**Exercise**.
The expected output is exactly the lines below, starting at the line with "bestwil volledig uit" and ending at the line with "volgen we het", both included; no other line belongs in it.
• • • •
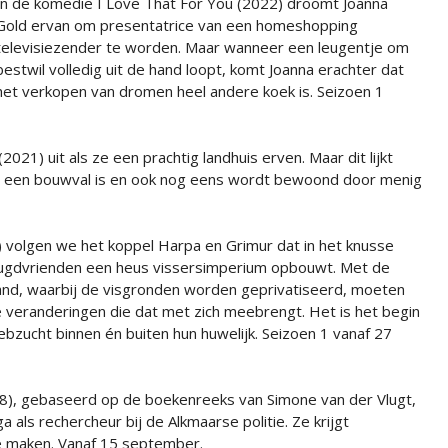
In de komedie I Love That For You (2022) droomt Joanna
Gold ervan om presentatrice van een homeshopping
televisiezender te worden. Maar wanneer een leugentje om
bestwil volledig uit de hand loopt, komt Joanna erachter dat
het verkopen van dromen heel andere koek is. Seizoen 1
21) uit als ze een prachtig landhuis erven. Maar dit lijkt
uis een bouwval is en ook nog eens wordt bewoond door menig
 volgen we het koppel Harpa en Grimur dat in het knusse
ugdvrienden een heus vissersimperium opbouwt. Met de
land, waarbij de visgronden worden geprivatiseerd, moeten
e veranderingen die dat met zich meebrengt. Het is het begin
hebzucht binnen én buiten hun huwelijk. Seizoen 1 vanaf 27
18), gebaseerd op de boekenreeks van Simone van der Vlugt,
 als rechercheur bij de Alkmaarse politie. Ze krijgt
 maken. Vanaf 15 september.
• • • •
**Exercise solution**.
bestwil volledig uit de hand loopt, komt Joanna erachter dat
het verkopen van dromen heel andere koek is. Seizoen 1
21) uit als ze een prachtig landhuis erven. Maar dit lijkt
uis een bouwval is en ook nog eens wordt bewoond door menig
 volgen we het koppel Harpa en Grimur dat in het knusse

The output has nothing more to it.